Menhan Temui Menteri Perang AS, Belum Bahas Akses Udara

Dovana Hasiana
14 April 2026 15:25

Menteri Pertahanan Sjafrie Sjamsoeddin bertemu Pete Hegseth di Pentagon, Amerika Serikat (14/04/2026). (Dok. Via Instagram @secwar)
Menteri Pertahanan Sjafrie Sjamsoeddin bertemu Pete Hegseth di Pentagon, Amerika Serikat (14/04/2026). (Dok. Via Instagram @secwar)

Bloomberg Technoz, Jakarta - Kementerian Pertahanan membeberkan hasil pertemuan antara Menteri Pertahanan Republik Indonesia Sjafrie Sjamsoeddin dengan Secretary of War Amerika Serikat Pete Hegseth di Pentagon, Washington D.C, Senin (13/04/2026). Pertemuan itu membahas tentang penguatan kerja sama pertahanan antara kedua negara.

Namun, Kemhan memastikan belum ada kesepakatan terhadap proposal Amerika Serikat soal permintaan akses bebas pada wilayah udara Indonesia atau blanket overflight access. Kemhan memastikan Letter of Intent (LoI) Overflight Clearance merupakan usulan pemerintah AS.

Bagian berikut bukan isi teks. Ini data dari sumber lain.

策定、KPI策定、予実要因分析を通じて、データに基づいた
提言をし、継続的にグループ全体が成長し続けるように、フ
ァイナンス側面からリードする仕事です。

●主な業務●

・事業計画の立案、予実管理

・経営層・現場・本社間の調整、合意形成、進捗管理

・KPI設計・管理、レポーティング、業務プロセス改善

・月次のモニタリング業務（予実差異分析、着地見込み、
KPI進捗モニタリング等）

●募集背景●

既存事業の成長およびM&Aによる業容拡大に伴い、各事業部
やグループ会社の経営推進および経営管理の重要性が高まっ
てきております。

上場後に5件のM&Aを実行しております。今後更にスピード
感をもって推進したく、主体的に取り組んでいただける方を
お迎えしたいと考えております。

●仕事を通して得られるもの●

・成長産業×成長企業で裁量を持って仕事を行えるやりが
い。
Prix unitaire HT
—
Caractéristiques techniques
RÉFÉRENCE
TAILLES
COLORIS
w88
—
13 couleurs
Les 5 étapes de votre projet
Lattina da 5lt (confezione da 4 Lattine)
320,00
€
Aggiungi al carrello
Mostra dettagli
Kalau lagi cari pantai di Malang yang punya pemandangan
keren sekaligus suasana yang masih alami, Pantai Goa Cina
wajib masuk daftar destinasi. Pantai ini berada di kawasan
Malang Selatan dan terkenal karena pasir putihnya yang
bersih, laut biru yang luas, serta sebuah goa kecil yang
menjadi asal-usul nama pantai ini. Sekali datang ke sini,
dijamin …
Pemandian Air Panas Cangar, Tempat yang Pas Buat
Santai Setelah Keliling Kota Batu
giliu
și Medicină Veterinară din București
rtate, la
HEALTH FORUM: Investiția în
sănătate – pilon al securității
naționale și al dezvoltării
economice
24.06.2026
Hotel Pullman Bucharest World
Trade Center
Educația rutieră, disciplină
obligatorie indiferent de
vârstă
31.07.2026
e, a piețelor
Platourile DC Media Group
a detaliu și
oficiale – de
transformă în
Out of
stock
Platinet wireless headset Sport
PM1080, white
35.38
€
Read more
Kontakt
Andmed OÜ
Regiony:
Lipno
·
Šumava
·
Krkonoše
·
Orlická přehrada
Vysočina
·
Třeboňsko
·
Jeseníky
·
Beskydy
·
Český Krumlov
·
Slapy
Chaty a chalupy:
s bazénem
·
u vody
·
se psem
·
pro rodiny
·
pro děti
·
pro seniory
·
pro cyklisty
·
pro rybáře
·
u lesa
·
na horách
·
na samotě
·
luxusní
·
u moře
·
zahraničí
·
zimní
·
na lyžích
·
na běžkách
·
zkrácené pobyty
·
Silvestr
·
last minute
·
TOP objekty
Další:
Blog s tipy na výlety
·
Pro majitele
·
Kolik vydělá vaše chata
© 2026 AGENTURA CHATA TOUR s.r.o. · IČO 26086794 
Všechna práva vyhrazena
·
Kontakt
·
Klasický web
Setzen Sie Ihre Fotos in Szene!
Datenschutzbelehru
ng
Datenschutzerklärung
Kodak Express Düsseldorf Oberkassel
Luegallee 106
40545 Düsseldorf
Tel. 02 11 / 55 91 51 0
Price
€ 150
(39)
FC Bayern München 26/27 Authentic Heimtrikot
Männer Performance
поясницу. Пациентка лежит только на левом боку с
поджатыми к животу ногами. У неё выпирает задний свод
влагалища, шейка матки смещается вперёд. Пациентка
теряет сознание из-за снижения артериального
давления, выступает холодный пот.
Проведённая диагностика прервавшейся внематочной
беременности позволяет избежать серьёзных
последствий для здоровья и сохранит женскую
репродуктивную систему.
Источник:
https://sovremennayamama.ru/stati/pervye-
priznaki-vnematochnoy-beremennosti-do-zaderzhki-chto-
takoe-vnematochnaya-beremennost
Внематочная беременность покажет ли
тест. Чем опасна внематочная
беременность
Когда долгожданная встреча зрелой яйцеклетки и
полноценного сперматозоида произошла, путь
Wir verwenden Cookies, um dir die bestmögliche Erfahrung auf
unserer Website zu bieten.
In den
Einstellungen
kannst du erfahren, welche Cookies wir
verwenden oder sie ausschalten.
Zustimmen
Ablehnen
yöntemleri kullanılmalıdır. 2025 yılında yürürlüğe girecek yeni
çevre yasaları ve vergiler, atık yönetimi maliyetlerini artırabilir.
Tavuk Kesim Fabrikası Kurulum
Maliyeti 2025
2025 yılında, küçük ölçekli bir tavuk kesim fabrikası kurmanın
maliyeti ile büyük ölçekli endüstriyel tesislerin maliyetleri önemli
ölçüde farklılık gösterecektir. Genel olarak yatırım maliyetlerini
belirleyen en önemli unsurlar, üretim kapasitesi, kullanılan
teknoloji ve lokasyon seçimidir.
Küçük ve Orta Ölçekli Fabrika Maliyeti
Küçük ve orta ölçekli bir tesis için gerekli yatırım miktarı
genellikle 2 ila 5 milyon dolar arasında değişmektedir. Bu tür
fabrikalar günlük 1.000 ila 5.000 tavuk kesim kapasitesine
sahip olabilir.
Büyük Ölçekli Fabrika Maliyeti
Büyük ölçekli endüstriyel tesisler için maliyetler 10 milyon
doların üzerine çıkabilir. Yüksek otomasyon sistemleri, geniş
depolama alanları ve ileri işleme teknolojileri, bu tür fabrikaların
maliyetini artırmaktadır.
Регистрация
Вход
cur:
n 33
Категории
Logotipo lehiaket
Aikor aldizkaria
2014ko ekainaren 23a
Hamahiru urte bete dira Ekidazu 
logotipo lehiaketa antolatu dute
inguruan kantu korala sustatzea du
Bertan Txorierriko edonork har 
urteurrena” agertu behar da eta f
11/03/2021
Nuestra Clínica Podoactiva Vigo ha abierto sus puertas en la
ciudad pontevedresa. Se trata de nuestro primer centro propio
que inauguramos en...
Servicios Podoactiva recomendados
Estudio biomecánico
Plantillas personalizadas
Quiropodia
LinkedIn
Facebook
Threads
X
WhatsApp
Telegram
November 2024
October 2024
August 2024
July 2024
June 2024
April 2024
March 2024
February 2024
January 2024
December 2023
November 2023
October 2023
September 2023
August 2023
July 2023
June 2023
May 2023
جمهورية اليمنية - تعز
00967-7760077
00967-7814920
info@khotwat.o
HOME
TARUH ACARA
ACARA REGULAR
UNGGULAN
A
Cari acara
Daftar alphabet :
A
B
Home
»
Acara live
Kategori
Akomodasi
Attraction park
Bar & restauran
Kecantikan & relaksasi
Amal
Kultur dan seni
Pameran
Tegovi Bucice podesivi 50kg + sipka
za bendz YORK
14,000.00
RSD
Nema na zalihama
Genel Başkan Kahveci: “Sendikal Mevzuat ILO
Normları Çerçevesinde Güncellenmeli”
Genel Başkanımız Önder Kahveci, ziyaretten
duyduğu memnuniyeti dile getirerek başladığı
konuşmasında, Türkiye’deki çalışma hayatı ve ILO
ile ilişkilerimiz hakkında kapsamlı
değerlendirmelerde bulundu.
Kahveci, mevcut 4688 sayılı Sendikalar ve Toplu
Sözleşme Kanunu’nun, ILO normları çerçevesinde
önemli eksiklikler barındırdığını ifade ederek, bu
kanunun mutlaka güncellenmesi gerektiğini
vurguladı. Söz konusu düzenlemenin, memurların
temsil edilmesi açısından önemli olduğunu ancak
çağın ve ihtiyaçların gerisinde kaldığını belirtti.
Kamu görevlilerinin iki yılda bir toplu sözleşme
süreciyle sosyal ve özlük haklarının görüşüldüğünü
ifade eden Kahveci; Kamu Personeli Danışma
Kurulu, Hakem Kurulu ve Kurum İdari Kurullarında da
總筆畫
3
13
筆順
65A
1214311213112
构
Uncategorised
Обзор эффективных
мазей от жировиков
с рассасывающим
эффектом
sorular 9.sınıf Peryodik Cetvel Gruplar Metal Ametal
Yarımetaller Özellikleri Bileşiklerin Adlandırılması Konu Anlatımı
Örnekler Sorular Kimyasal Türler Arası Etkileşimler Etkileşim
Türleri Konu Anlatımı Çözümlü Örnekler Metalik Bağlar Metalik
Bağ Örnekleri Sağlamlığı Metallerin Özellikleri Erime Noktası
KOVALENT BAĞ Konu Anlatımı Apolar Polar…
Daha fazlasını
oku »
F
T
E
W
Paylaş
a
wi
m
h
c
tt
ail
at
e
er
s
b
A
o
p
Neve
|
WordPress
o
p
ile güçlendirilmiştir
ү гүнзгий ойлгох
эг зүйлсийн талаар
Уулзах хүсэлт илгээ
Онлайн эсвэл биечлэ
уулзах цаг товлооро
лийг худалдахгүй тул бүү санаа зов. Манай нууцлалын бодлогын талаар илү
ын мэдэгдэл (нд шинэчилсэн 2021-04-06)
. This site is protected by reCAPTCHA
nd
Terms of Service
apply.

Pada saat ini, dokumen tersebut masih dalam pembahasan pemerintah Indonesia dengan mengacu pada kepentingan nasional, prinsip politik luar negeri Indonesia, serta kedaulatan negara. 


“Dalam proses pembahasannya, Indonesia telah melakukan sejumlah penyesuaian penting serta menegaskan bahwa dokumen tersebut tidak bersifat mengikat [non-binding] dan tidak otomatis berlaku, serta masih memerlukan pembahasan lebih lanjut melalui mekanisme teknis dan prosedur nasional yang berlaku,” ujar Kepala Biro Informasi Pertahanan Setjen Kemhan Brigjen TNI Rico Ricardo Sirait dalam siaran pers, Selasa (14/04/2026). 

Di sisi lain, Rico mengatakan pertemuan antara Sjafrie dan Hegseth merupakan penguatan program International Military Education and Training (IMET). Hal ini dilakukan melalui pengembangan peningkatan kapasitas (capacity building) dan investasi dalam bidang pendidikan dan latihan, termasuk untuk pasukan khusus.